GF – Acho que era mais exercida pela polícia. Embora, se fôssemos apurar certos
casos, a polícia pudesse se defender. Era uma situação internacional que demandava
certas cautelas.

LR – Você gostaria de acrescentar algum dado ou comentário?

GF – Olhe, eu estou com o plano das minhas Memórias sendo adiado todo tempo,
mas há coisas que somente eu posso esclarecer. Coisas antigas, desde o tempo de
Estácio Coimbra. Estácio tinha por mim uma afeição tal que, num político que se
fechava, como ele, era uma predisposição. E eu tive ocasião de pagar isso durante o
exílio. Durante o exílio, Estácio ficou, realmente, perdido numa Europa que ele não
conhecia, dependendo de mim.
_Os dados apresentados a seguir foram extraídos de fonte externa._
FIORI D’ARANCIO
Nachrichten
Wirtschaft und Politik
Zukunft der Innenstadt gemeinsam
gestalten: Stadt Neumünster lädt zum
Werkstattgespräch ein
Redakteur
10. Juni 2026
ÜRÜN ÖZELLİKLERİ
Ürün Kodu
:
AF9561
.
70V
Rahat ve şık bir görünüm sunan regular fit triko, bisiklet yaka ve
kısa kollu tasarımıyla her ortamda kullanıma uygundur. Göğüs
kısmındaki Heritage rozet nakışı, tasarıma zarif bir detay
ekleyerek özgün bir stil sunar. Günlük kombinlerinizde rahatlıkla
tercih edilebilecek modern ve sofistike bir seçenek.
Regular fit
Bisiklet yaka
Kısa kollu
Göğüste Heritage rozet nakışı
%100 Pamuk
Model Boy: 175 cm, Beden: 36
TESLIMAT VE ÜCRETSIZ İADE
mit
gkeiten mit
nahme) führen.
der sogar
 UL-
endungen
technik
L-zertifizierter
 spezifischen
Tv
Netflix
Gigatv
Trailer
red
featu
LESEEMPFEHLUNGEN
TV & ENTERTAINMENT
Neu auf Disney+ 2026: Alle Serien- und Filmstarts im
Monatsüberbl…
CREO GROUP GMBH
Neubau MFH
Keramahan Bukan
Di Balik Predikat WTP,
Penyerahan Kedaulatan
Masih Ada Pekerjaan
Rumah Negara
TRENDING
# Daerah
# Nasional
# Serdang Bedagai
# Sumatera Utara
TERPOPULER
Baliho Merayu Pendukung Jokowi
Passei fome, porque o próprio Estácio dispunha de
muito dinheiro. Aliás, ele tinha uma amante magnífica, dona Laurinda Santos Lobo,
com muito dinheiro, que poderia ter feito por ele o que ele desejasse. Ele não quis.
Estácio quase passou fome, como eu passei, na Europa. Acho que o Governo dele foi
um dos maiores que Pernambuco já teve. Fala-se no de Barbosa Lima. Ora, o de
Barbosa Lima foi um Governo violentíssimo. Estácio não foi violento. Fez um governo
construtivo, primeiro com relação à imprensa, não fez censura. Você gostaria de fazer
outras perguntas?

LR – Eu teria inúmeras, mas já, agora, sobre as suas Memórias, e para


uma entrevista no Diario. Gostaria de agradecer o privilégio que você me
concedeu, com esta contribuição magnífica a minha dissertação.

GF – Obrigado digo eu, seu humilde criado, sempre merecedor da sua generosa
atenção. Você sabe que eu estou no topo da lista dos seus admiradores e tenho
certeza que você defenderá sua dissertação com o mesmo brilho com que desempenha
suas funções no Diario de Pernambuco. Viva Lêda Rivas!